Combs with Kim Porter in 2004. Photo: Kathy Willens/AP

Brown further claims that Porter was working on a memoir at the time of her death – a claim her children, including Quincy, have strenuously denied. Additionally, Brown does not rebut conspiracy theorists who blame Combs for Brown’s own near-death experience in 2022, which he describes as a hit-and-run crime. Finally, to get to the point, Mitchell-Kidd – again: a lawyer – refers to Combs as “an embodiment of Lucifer.” By the time West, the psychiatrist, returns to the question of personal responsibility, the documentary’s 90 minutes are all but exhausted. Meanwhile, far more interesting avenues along the Combs arc remain largely unexplored, such as who was in his network of enablers and how they were dispatched.

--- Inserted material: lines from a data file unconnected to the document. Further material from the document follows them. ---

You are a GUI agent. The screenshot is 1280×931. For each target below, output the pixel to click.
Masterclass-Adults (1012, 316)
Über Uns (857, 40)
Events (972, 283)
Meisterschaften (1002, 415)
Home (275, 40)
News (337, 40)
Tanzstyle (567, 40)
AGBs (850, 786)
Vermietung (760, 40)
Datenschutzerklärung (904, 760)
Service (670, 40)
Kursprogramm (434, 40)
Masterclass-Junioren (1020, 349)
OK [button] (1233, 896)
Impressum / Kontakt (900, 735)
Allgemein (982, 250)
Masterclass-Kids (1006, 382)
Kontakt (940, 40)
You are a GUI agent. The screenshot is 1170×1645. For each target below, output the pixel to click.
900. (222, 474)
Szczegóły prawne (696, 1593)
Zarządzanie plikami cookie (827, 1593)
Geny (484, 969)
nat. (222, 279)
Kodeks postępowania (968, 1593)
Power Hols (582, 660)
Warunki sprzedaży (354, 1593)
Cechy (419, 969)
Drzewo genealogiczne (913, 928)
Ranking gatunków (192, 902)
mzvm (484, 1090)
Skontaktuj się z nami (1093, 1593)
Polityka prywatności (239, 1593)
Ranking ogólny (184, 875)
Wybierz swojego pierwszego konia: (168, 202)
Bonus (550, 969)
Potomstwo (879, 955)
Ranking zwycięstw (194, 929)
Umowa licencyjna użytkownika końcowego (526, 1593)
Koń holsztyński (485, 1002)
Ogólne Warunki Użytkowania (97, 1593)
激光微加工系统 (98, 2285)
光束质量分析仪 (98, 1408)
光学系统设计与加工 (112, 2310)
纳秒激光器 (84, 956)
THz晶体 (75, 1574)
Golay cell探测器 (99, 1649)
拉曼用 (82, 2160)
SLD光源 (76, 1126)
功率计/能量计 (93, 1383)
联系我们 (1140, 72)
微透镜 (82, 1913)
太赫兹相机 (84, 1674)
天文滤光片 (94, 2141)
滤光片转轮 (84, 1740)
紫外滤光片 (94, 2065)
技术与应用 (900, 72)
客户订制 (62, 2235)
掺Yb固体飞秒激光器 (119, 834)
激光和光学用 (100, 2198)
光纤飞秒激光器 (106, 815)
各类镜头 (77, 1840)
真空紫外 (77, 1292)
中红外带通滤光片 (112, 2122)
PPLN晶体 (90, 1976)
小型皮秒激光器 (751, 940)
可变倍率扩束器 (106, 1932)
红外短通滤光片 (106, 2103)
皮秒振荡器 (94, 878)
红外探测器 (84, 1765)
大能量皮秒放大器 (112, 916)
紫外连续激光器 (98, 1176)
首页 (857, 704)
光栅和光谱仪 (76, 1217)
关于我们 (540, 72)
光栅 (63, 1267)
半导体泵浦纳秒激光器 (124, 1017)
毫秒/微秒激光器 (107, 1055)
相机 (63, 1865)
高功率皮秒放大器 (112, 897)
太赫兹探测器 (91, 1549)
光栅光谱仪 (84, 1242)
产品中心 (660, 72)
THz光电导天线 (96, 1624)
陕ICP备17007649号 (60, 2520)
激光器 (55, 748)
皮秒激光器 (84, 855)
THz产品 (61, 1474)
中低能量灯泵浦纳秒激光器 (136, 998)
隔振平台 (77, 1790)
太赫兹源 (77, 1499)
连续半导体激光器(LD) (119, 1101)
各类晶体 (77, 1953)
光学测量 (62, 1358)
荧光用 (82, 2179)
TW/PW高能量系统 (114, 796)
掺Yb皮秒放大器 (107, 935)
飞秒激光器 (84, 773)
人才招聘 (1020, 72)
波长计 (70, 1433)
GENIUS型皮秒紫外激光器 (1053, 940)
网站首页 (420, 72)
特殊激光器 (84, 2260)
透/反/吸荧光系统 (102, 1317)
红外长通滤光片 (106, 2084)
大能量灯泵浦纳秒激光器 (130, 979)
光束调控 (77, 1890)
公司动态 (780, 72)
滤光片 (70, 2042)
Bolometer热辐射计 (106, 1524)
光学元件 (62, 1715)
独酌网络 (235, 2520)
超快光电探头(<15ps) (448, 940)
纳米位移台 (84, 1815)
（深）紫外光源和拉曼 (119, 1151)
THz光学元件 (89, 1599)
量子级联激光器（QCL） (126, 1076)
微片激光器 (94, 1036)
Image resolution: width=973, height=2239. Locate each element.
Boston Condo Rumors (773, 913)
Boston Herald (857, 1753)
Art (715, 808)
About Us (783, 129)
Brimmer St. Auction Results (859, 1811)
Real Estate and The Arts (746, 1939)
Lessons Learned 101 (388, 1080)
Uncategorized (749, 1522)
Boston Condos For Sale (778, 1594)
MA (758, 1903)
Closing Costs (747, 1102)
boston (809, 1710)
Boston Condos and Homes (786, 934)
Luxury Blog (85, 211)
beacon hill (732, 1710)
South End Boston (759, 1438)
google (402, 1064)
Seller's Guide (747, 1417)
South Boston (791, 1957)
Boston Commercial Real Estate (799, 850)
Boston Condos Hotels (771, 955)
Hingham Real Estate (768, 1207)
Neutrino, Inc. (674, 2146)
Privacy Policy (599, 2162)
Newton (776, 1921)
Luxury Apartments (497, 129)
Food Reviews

It’s notable that the filmmakers managed to get this past NBCUniversal’s management consultant. It shows how far the standards for documentary filmmaking have fallen, but also shows how easy it is to attack Combs at this low point. While it’s true – as Patterson, the childhood friend who lived with Combs, claims – that “monsters are created over time,” Combs wasn’t a Marvel character doomed to an unfortunate timeline. He was a man who had all the resources to solve his father’s problems through therapy. Why would a documentary bother apologizing for him when he himself was barely willing to do so?